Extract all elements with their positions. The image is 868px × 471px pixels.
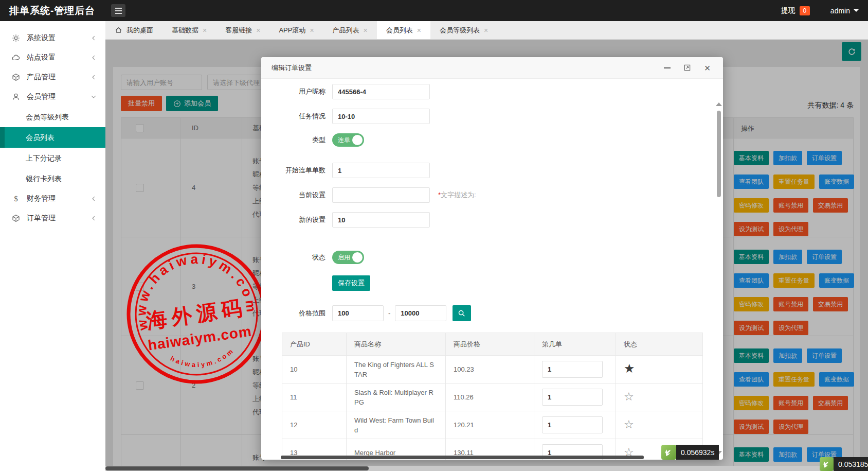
topbar: 排单系统-管理后台 提现 0 admin xyxy=(0,0,868,21)
save-settings-button[interactable]: 保存设置 xyxy=(332,275,370,291)
price-max-input[interactable] xyxy=(395,305,446,321)
caret-down-icon xyxy=(854,9,859,12)
order-index-input[interactable] xyxy=(542,389,603,406)
tab-1[interactable]: 基础数据× xyxy=(162,21,216,39)
user-menu[interactable]: admin xyxy=(830,7,850,15)
modal-body: 用户昵称 任务情况 类型 连单 开始连单单数 当前设置 *文字描述为: 新的设置… xyxy=(261,79,723,460)
thinkphp-debug-badge-modal[interactable]: 0.056932s xyxy=(661,445,719,460)
sidebar-item-label: 会员管理 xyxy=(27,92,90,101)
sidebar-item-1[interactable]: 站点设置 xyxy=(0,48,105,67)
sidebar-item-5[interactable]: 订单管理 xyxy=(0,208,105,228)
hamburger-icon xyxy=(115,8,122,9)
sidebar-subitem-3-1[interactable]: 会员列表 xyxy=(0,127,105,148)
modal-vertical-scrollbar[interactable] xyxy=(716,102,722,455)
header-product-name: 商品名称 xyxy=(347,333,446,356)
tab-label: 会员列表 xyxy=(386,26,413,35)
sidebar-item-0[interactable]: 系统设置 xyxy=(0,28,105,48)
star-outline-icon[interactable]: ☆ xyxy=(624,390,634,403)
product-row: 10The King of Fighters ALL STAR100.23★ xyxy=(282,356,703,383)
task-input[interactable] xyxy=(332,109,430,124)
product-name-cell: Slash & Roll: Multiplayer RPG xyxy=(347,383,446,411)
order-index-input[interactable] xyxy=(542,361,603,378)
sidebar-subitem-3-3[interactable]: 银行卡列表 xyxy=(0,168,105,189)
close-icon[interactable]: × xyxy=(703,63,712,72)
tab-label: 客服链接 xyxy=(225,26,252,35)
chevron-left-icon xyxy=(90,215,97,222)
product-name-cell: The King of Fighters ALL STAR xyxy=(347,356,446,383)
tab-2[interactable]: 客服链接× xyxy=(216,21,269,39)
product-name-cell: Wild West: Farm Town Build xyxy=(347,411,446,439)
tab-0[interactable]: 我的桌面 xyxy=(105,21,162,39)
thinkphp-debug-badge-page[interactable]: 0.053185s xyxy=(820,457,868,471)
modal-header: 编辑订单设置 × xyxy=(261,57,723,79)
sidebar-item-4[interactable]: $财务管理 xyxy=(0,189,105,208)
scrollbar-thumb[interactable] xyxy=(105,466,369,470)
scrollbar-thumb[interactable] xyxy=(717,111,721,197)
menu-toggle-button[interactable] xyxy=(111,4,125,17)
star-filled-icon[interactable]: ★ xyxy=(624,361,635,375)
order-index-cell xyxy=(534,356,616,383)
tab-6[interactable]: 会员等级列表× xyxy=(430,21,497,39)
tab-close-icon[interactable]: × xyxy=(364,27,368,34)
status-cell: ★ xyxy=(616,356,703,383)
minimize-icon[interactable] xyxy=(663,63,672,72)
modal-window-controls: × xyxy=(663,63,713,72)
thinkphp-logo-icon xyxy=(661,445,676,460)
start-count-input[interactable] xyxy=(332,163,430,178)
withdraw-link[interactable]: 提现 xyxy=(781,6,795,15)
scroll-up-arrow-icon[interactable] xyxy=(716,102,722,106)
product-price-cell: 110.26 xyxy=(446,383,534,411)
field-new-setting: 新的设置 xyxy=(261,212,723,228)
edit-order-settings-modal: 编辑订单设置 × 用户昵称 任务情况 类型 连单 开始连单单数 当前设置 xyxy=(261,57,723,460)
toggle-knob xyxy=(352,135,363,145)
star-outline-icon[interactable]: ☆ xyxy=(624,418,634,431)
product-row: 11Slash & Roll: Multiplayer RPG110.26☆ xyxy=(282,383,703,411)
product-price-cell: 120.21 xyxy=(446,411,534,439)
tab-close-icon[interactable]: × xyxy=(310,27,314,34)
status-cell: ☆ xyxy=(616,411,703,439)
tab-label: APP滚动 xyxy=(279,26,305,35)
product-id-cell: 11 xyxy=(282,383,347,411)
sidebar-subitem-3-2[interactable]: 上下分记录 xyxy=(0,148,105,168)
chevron-left-icon xyxy=(90,195,97,202)
tab-close-icon[interactable]: × xyxy=(203,27,207,34)
price-min-input[interactable] xyxy=(332,305,384,321)
field-status: 状态 启用 xyxy=(261,251,723,264)
sidebar-item-label: 产品管理 xyxy=(27,73,90,82)
sidebar-item-2[interactable]: 产品管理 xyxy=(0,67,105,87)
product-table: 产品ID 商品名称 商品价格 第几单 状态 10The King of Figh… xyxy=(282,333,703,460)
field-current: 当前设置 *文字描述为: xyxy=(261,187,723,203)
modal-horizontal-scrollbar[interactable] xyxy=(281,456,644,459)
current-setting-hint: *文字描述为: xyxy=(438,190,476,200)
status-cell: ☆ xyxy=(616,383,703,411)
tab-3[interactable]: APP滚动× xyxy=(269,21,323,39)
tab-close-icon[interactable]: × xyxy=(417,27,421,34)
status-toggle[interactable]: 启用 xyxy=(332,251,364,264)
sidebar-item-label: 财务管理 xyxy=(27,194,90,203)
chevron-left-icon xyxy=(90,54,97,61)
new-setting-input[interactable] xyxy=(332,212,430,228)
price-search-button[interactable] xyxy=(453,305,471,321)
cube-icon xyxy=(11,214,21,222)
gear-icon xyxy=(11,34,21,42)
nickname-input[interactable] xyxy=(332,84,430,99)
product-id-cell: 12 xyxy=(282,411,347,439)
sidebar-subitem-3-0[interactable]: 会员等级列表 xyxy=(0,107,105,127)
chevron-left-icon xyxy=(90,34,97,42)
toggle-knob xyxy=(352,252,363,263)
order-index-cell xyxy=(534,383,616,411)
home-icon xyxy=(115,26,122,34)
current-setting-input[interactable] xyxy=(332,187,430,203)
maximize-icon[interactable] xyxy=(683,63,692,72)
tab-close-icon[interactable]: × xyxy=(256,27,260,34)
order-index-input[interactable] xyxy=(542,416,603,433)
header-status: 状态 xyxy=(616,333,703,356)
page-horizontal-scrollbar[interactable] xyxy=(105,466,868,471)
user-icon xyxy=(11,93,21,101)
tab-close-icon[interactable]: × xyxy=(484,27,488,34)
type-toggle[interactable]: 连单 xyxy=(332,133,364,147)
tab-4[interactable]: 产品列表× xyxy=(323,21,377,39)
sidebar-item-3[interactable]: 会员管理 xyxy=(0,87,105,107)
tab-active-5[interactable]: 会员列表× xyxy=(377,21,430,39)
debug-time: 0.056932s xyxy=(676,445,719,460)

::::

> _Activity_
Would you filter the entries above and keep each line that has the word "outline"?

> _Task answer_
star-outline-icon[interactable]: ☆ xyxy=(624,390,634,403)
star-outline-icon[interactable]: ☆ xyxy=(624,418,634,431)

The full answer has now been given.